Toilet-bound Hanako-kun – Mid Season Anime Review

Synopsis: Kamome Academy is rumored to have many mysteries, the strangest of which involves the mischievous ghost of Hanako-kun. When occult-loving high schooler Nene Yashiro accidentally becomes bonded to him, she uncovers a hidden world of supernatural beings. Now the two of them are conspiring to keep the peace between student and supernatural—that is, if they can only stay out of trouble themselves. (Official Funimation Synopsis)

What a scandalous daikon.

Mid Season (6 Episodes) Review (Warning: Minor Spoilers to Follow):

Linny: Six episodes in and it’s clear that Toilet-Bound Hanako-kun’s greatest asset is its cast. Their personalities, chemistry and antics add a lot of flavour to the story, in particular Nene, our heroine and her desperate determination to find love and be perceived as a desirable high school girl among her peers. Add to that the constant teasing she faces at the hands of her friends and you have a show brimming with funny and charming moments.

Tom: That charm goes a long way to keeping Hanako fun, even when the artistic choices get in the way. I mentioned this when we first took a look at Episode 1 during the preview rush, but Hanako-kun’s comic/flip book art style is both a blessing and a curse. It helps to sell the chemistry of the characters, the comedy, and even the more creepy, supernatural elements of the story. It’s memorable and helps to make Hanako-kun feel unique against the rest of the season. But that same artistic choice hampers the story whenever we turn towards action. And unfortunately that undermines a number of climatic fights throughout these first six episodes, failing to deliver on dynamic visuals that would let these more action packed moments stand out. It’s one of the greatest failings of the production, and while not one that ruins Hanako-kun entirely, does hamper my enjoyment whenever we make that turn towards more action oriented content.

Always have your eye on the future, boys and girls.

Linny: Thankfully the supernatural angle offers plenty of avenues for mystery, danger and thrills, limiting action as one of the lesser elements to the story. Following our trio as they try to deconstruct and solve creepy, or sometimes amusing school ‘mysteries,’ like a stair that must be avoided or a love confession tree that always ensures success, makes for an engaging experience week after week. That said, while I don’t mind Hanako-kun’s troubled action content, it becomes evident pretty early on that our cast is insulated from harm by a hefty layer of plot armour. This dampens the sense of danger they find themselves in, action oriented or not, because you know no matter what the situation, they’re likely to come out of it entirely unharmed.

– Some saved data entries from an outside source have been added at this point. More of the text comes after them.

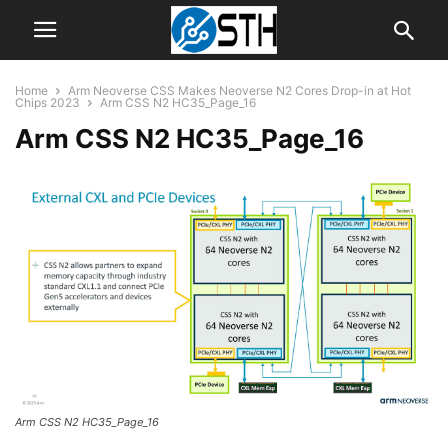
Home
Arm Neoverse CSS Makes Neoverse N2 Cores Drop-in at Hot
Chips 2023
Arm CSS N2 HC35_Page_16
Arm CSS N2 HC35_Page_16
Arm CSS N2 HC35_Page_16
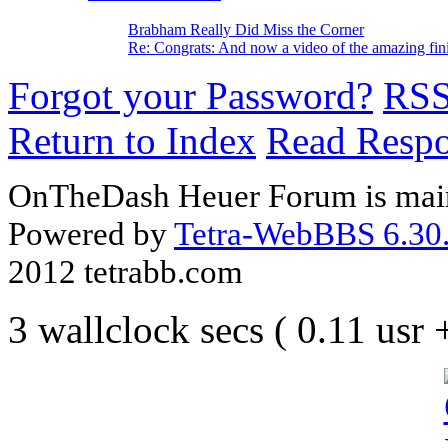
Brabham Really Did Miss the Corner
Re: Congrats: And now a video of the amazing fin
Forgot your Password?
RS
Return to Index
Read Resp
OnTheDash Heuer Forum is main
Powered by
Tetra-WebBBS 6.30.
2012 tetrabb.com
3 wallclock secs ( 0.11 usr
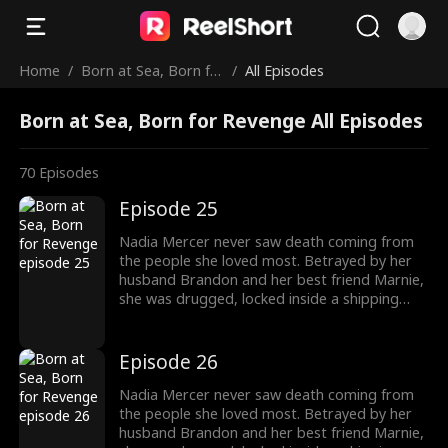
Home
/
Born at Sea, Born fo
/
All Episodes
r Revenge
Born at Sea, Born for Revenge All Episodes
70
Episodes
Episode 25
Nadia Mercer never saw death coming from
the people she loved most. Betrayed by her
husband Brandon and her best friend Marnie,
she was drugged, locked inside a shipping
container, and cast into the open sea—
pregnant and left to die. But a kick from
within changed everything. Fighting for two,
Episode 26
she endured the impossible. Now Nadia is
back. She walks into Brandon and Marnie's
Nadia Mercer never saw death coming from
wedding—not to congratulate them, but to
the people she loved most. Betrayed by her
destroy them!
husband Brandon and her best friend Marnie,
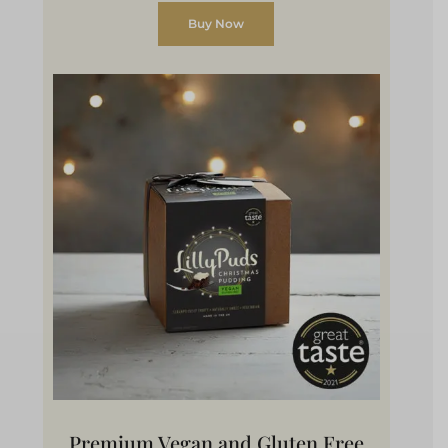
Buy Now
Premium Vegan and Gluten Free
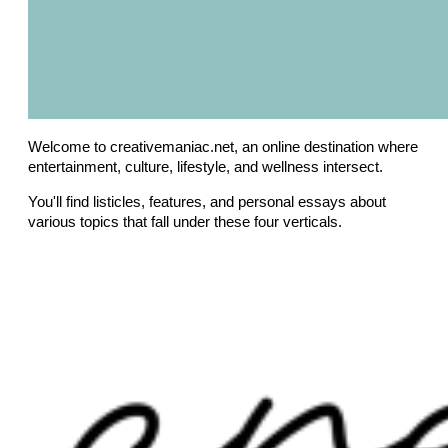
Welcome to creativemaniac.net, an online destination where
entertainment, culture, lifestyle, and wellness intersect.
You'll find listicles, features, and personal essays about
various topics that fall under these four verticals.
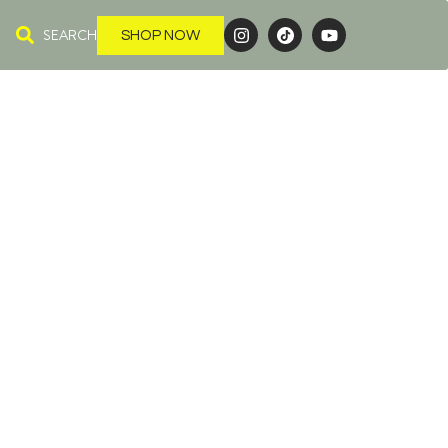
SEARCH
SHOP NOW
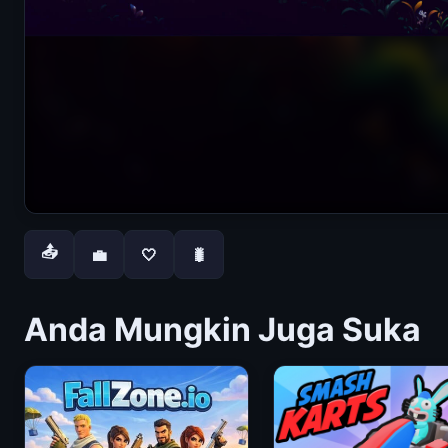
📤
💼
🤍
🐛
Anda Mungkin Juga Suka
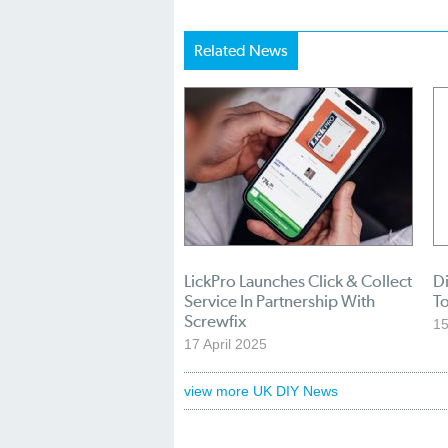
Related News
LickPro Launches Click & Collect
Di
Service In Partnership With
To
Screwfix
1
17 April 2025
view more UK DIY News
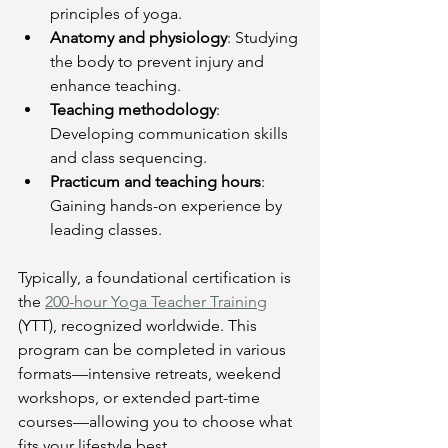
principles of yoga.
Anatomy and physiology
: Studying 
the body to prevent injury and 
enhance teaching.
Teaching methodology
: 
Developing communication skills 
and class sequencing.
Practicum and teaching hours
: 
Gaining hands-on experience by 
leading classes.
Typically, a foundational certification is 
the 
200-hour Yoga Teacher Training
(YTT), recognized worldwide. This 
program can be completed in various 
formats—intensive retreats, weekend 
workshops, or extended part-time 
courses—allowing you to choose what 
fits your lifestyle best.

Tom: Plot armor, I feel, is but a symptom of Hanako-kun’s more intrensic problem: Simply how trope filled the show’s core concept is. The characters fit pretty tropey molds, and it’s largely thanks to style, rather than substance, that Hanako-kun comes out ahead. Nene and Hanako-kun’s voice acting, designs and chemistry with the other characters helps to let them shine despite their trope-ridden origins. Another boon to the series, that helps to stave off the more stale elements, is how often the show redefines itself. The first two to three episodes are a kind of ghostly menace of the week format. After that we shift into learning about the “Seven Wonders” the major spirits of the school and by Episode 6 we redefine things again, adding in a larger menace and immediate goals to be accomplished that help bring new energy to the series. Not to mention gradually learning the mysteries surrounding Hanako’s past, which grow him from a typical mischievous spirit, and into something with a bit more depth. It’s this constant reintroduction and changing focus that help obfuscate the more predictable ideas that first set the story in motion.

You say doll, I see abomination to be burned.

Linny: As someone who was a fan of the original manga series, I think the anime does a good job of bringing the characters and story alive while keeping the artistic style and flair intact. The artistic style really helps to make the show feel and look unique even if its characters may not always be unique. While Toilet-bound Hanako-kun may not be revolutionary, it is still mostly a fun watch and one that should appeal to someone seeking a supernatural thriller that keeps things lighthearted for the most part.

Tom: I’ve come across pretty harsh on Hanako-kun, and while I’m not a huge fan of what the comic/flip book visuals do for the action, the truth is that it’s perhaps best viewed as Winter’s ‘safe choice.’ I don’t think the series is amazing, but its stylistic choices, comedy, and supernatural thrills help to take a tropey concept and gradually build it into something that feels like it’s own thing. It’s fun, enjoyable, but maybe not the best Winter has to offer. I do think that might change however, depending on what the second half of the season brings.

Recommended: While at times the more tropey aspects shine though, Toilet-bound Hanako-kun is often fun, silly, and creepy, offering a generally good time bolstered by a unique visual style.

Recommended – Toilet-bound Hanako-kun balances its supernatural thriller side with comedic characters making for a fun, playful watch.

 

 

 

 

 

 

 

 

 

 

 

 

 

 

 

Toilet-bound Hanako-kun is available for streaming via Funimation.